Return the entries exactly. Images are not part of the copy.

■ TASK MATERIAL

--- START ---

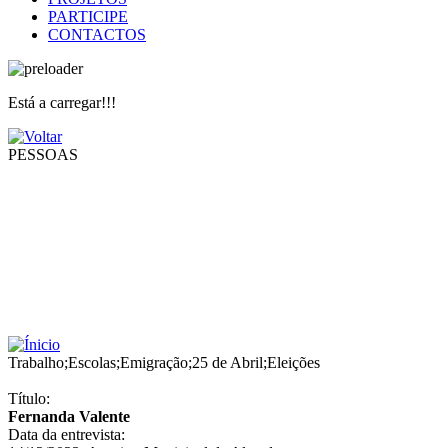
PARTICIPE
CONTACTOS
Está a carregar!!!
PESSOAS
Trabalho
;
Escolas
;
Emigração
;
25 de Abril
;
Eleições
Título:
Fernanda Valente
Data da entrevista:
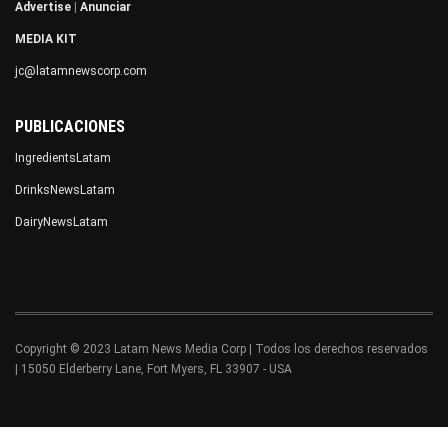
Advertise
|
Anunciar
MEDIA KIT
jc@latamnewscorp.com
PUBLICACIONES
IngredientsLatam
DrinksNewsLatam
DairyNewsLatam
Copyright © 2023 Latam News Media Corp | Todos los derechos reservados
| 15050 Elderberry Lane, Fort Myers, FL 33907 - USA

--- END ---

■ SOLUTION FOR THIS EXERCISE
PARTICIPE
CONTACTOS
Está a carregar!!!
PESSOAS
Trabalho
;
Escolas
;
Emigração
;
25 de Abril
;
Eleições
Título:
Fernanda Valente
Data da entrevista:
Advertise
|
Anunciar
MEDIA KIT
jc@latamnewscorp.com
PUBLICACIONES
IngredientsLatam
DrinksNewsLatam
DairyNewsLatam
Copyright © 2023 Latam News Media Corp | Todos los derechos reservados
| 15050 Elderberry Lane, Fort Myers, FL 33907 - USA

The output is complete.